Quando viramos para Cabo Frio, em direção ao estado do Espírito Santo, a orientação da linha de costa se volta novamente para o leste. A partir da península de Búzios, os acidentes de relevo paulatinamente diminuem, evidenciando um ambiente costeiro mais plano, com menos recortes. Apesar disso, nesse ponto da costa a plataforma continental se reduz em termos de extensão, o que de alguma maneira favorece a propagação das ondas sem os obstáculos de um fundo mais raso, conforme presenciamos no litoral sul e sudeste até aqui.

À medida que nos afastamos das latitudes mais elevadas em direção ao Equador, as ondulações mais potentes do quadrante sul vão perdendo intensidade e frequência. Em compensação, surgem bancadas definidas por estruturas naturais rígidas (recifes e fundos de pedra), que garantem boa qualidade às ondas. Uma característica importante no amplo litoral que vai de Cabo Frio ao Cabo Calcanhar, no Rio Grande do Norte, é a constante presença dos ventos alísios que, como vimos anteriormente, deixam o mar normalmente mexido.
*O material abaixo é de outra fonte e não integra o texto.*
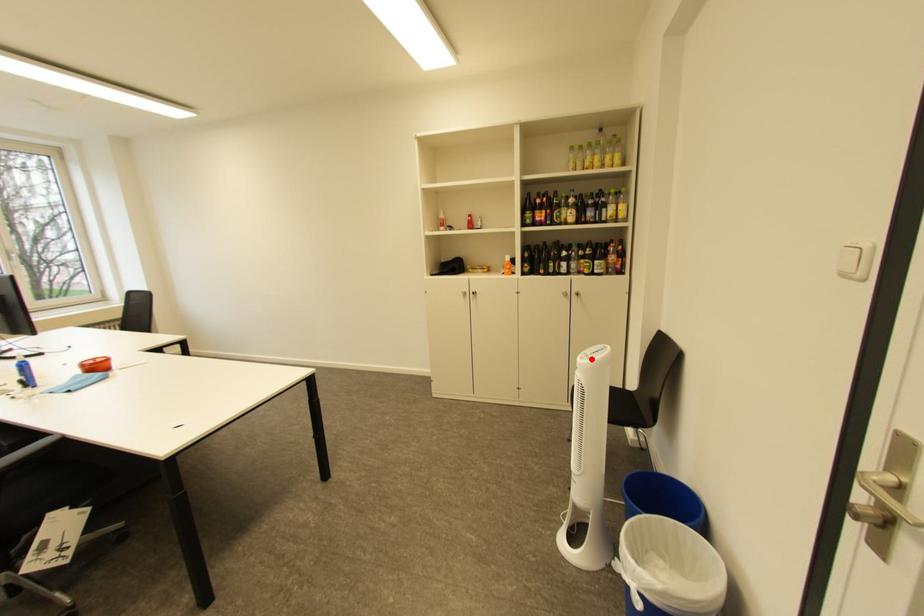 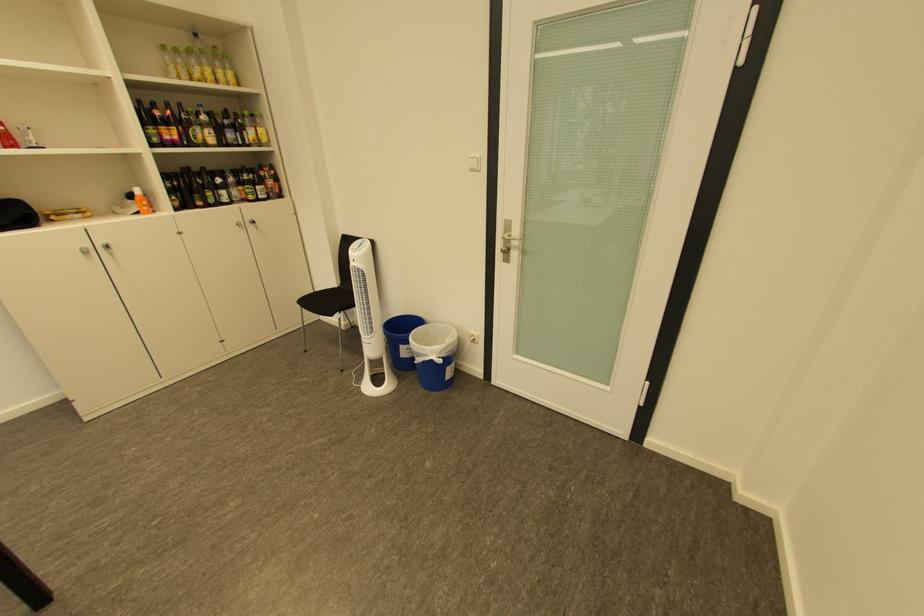 Question: A red point is marked in image1. In image2, is the corresponding 3D point closer to the camera or farther? Reply with the corresponding letter.

Choices:
 (A) The corresponding 3D point is closer.
 (B) The corresponding 3D point is farther.

Answer: (A) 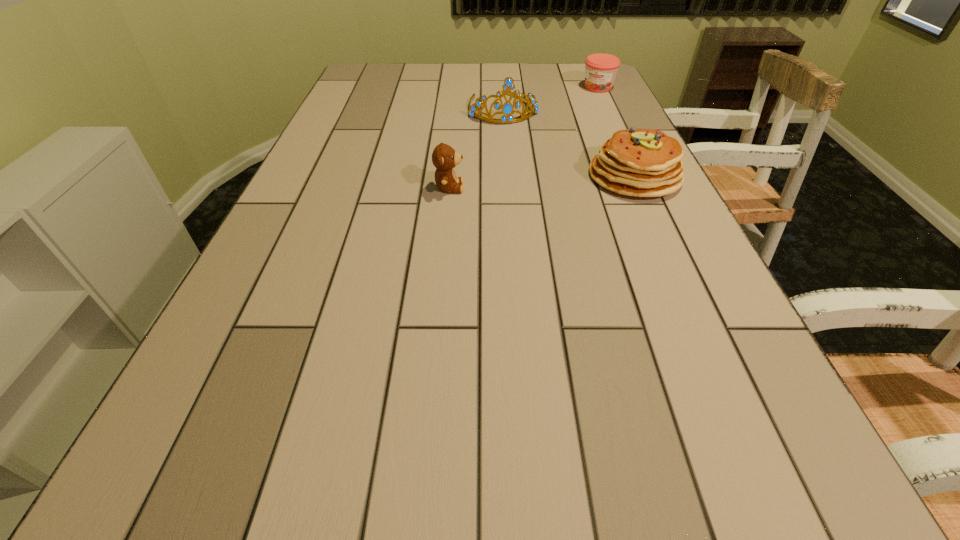 Identify the location of free space on the desktop that is between the leftmost object and the pancake and is positioned on the front label of the shortest object. This screenshot has width=960, height=540. (521, 183).

The height and width of the screenshot is (540, 960). In order to click on free spot on the desktop that is between the leftmost object and the pancake and is positioned on the front-facing side of the tiara in this screenshot , I will do `click(530, 183)`. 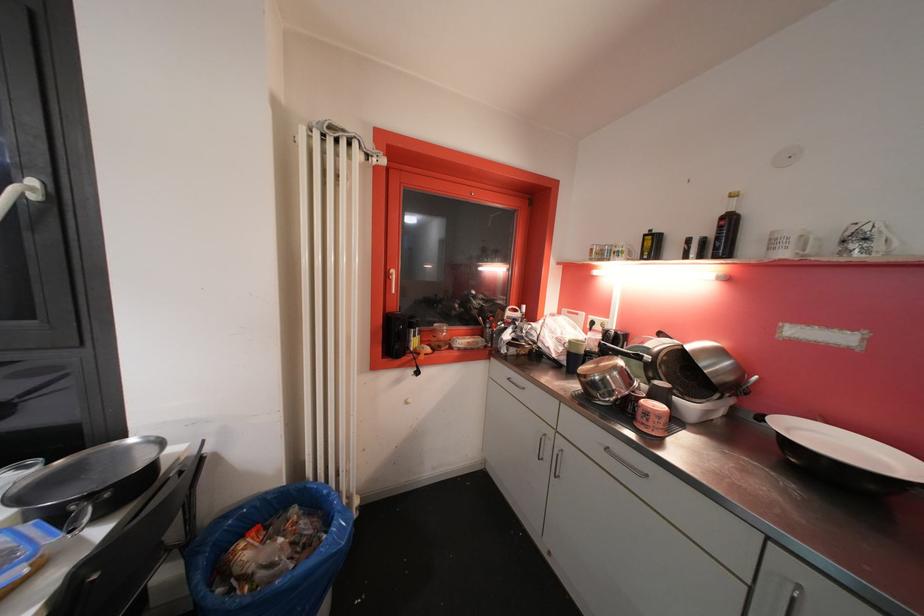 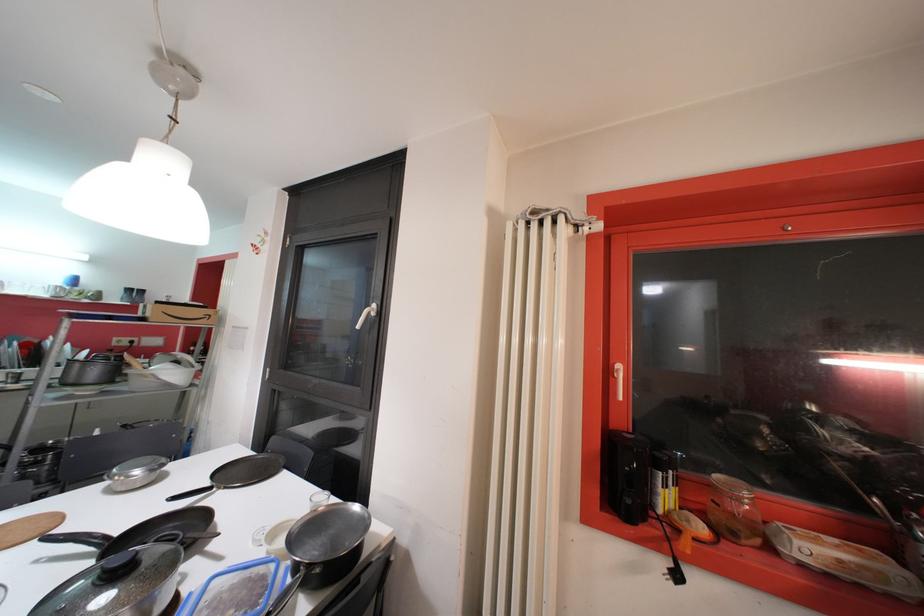 Where in the second image is the point corresponding to point 30,197 from the first image?

(373, 315)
Entretanto, nos meses entre o final do verão e o outono, os alísios reduzem sua intensidade, principalmente na parte da manhã, propiciando condições ótimas para o surfe. A variação de marés é uma realidade cada vez mais presente em direção ao litoral nordestino, interferindo significativamente nas ondas. Não podemos esquecer que, em função dos constantes ventos e das variações de marés, esse extenso litoral sempre oferece vagas surfáveis, que mesmo pequenas, salvam o surfe do dia a dia.

Os constantes ventos alísios garantem uma boa frequência de ondas na costa do Nordeste, muitas vezes beneficiada pelos fundos de pedra e coral.
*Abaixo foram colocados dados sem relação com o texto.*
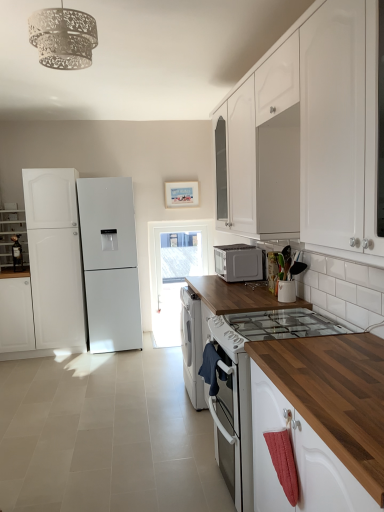 Question: Is point (21, 247) closer or farther from the camera than point (13, 311)?

Choices:
 (A) farther
 (B) closer

Answer: (A)

Question: Is matte white cabinet at left, the 1th cabinetry in the back-to-front sequence, taller or shorter than white matte cabinet at left, the fourth cabinetry from the right?

Choices:
 (A) short
 (B) tall

Answer: (A)

Question: Which of these objects is positioned closest to the white glossy cabinet at upper right, arranged as the 1th cabinetry when viewed from the right?

Choices:
 (A) wooden at center
 (B) matte white cabinet at left, acting as the third cabinetry starting from the right
 (C) transparent glass door at center
 (D) white matte cabinet at upper center, which ranks as the 3th cabinetry in left-to-right order
 (E) white matte cabinet at left, which is the 2th cabinetry in back-to-front order

Answer: (D)

Question: Which object is positioned farthest from the transparent glass door at center?

Choices:
 (A) white glossy cabinet at upper right, which ranks as the 4th cabinetry in left-to-right order
 (B) white matte cabinet at upper center, which ranks as the 3th cabinetry in left-to-right order
 (C) matte white cabinet at left, which is the 2th cabinetry from left to right
 (D) wooden at center
 (E) satin silver microwave at center

Answer: (A) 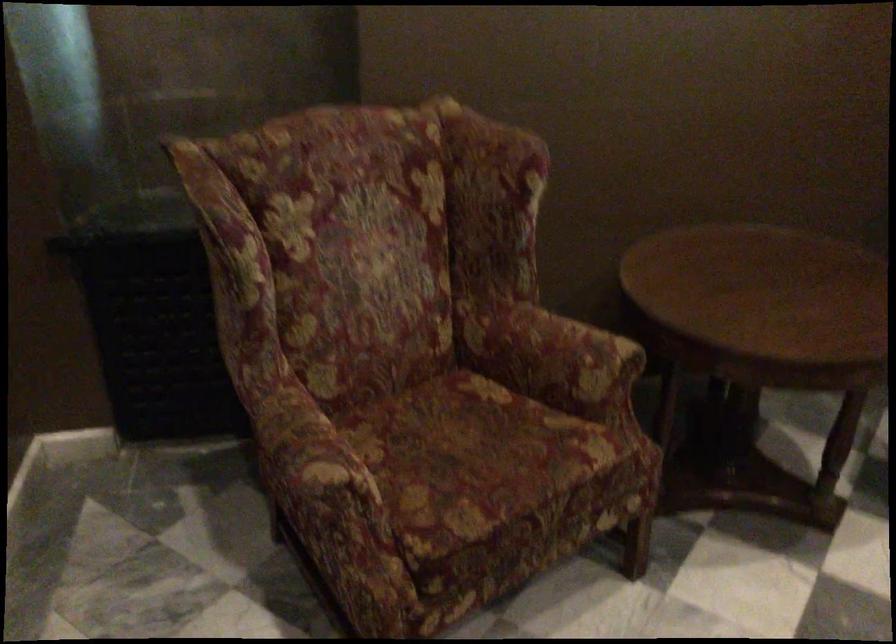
Por fim, contornando o Cabo Calcanhar em direção a oeste, chegamos ao setor costeiro voltado para o Hemisfério Norte do planeta, e consequentemente para as ondulações geradas no Atlântico Norte. Nesse pedaço do litoral, a realidade se transforma por completo: a orientação da linha de costa se volta para o norte, fazendo com que as ondulações do quadrante sul não encostem, os fortes ventos alísios já não deixam as ondas tão mexidas e as praias arenosas voltam a surgir em abundância. Apesar disso, a contínua faixa de recifes assegura bons fundos que, associados com uma elevada amplitude diária de marés, podem proporcionar ondas de boa qualidade.

Considerando essas características, que de certa forma se distinguem das outras regiões costeiras do país, não podemos esquecer que as melhores e maiores ondulações só atingem essa parte do litoral de outubro a março, período correspondente ao inverno no Hemisfério Norte. Também é importante ressaltar que as áreas de transição entre um setor e outro podem apresentar regiões com sobreposição de características costeiras e oceânicas.

Pretende-se em artigos futuros investigar as características das praias com relação à qualidade das ondas para surfe de maneira mais detalhada a partir de uma abordagem localizada.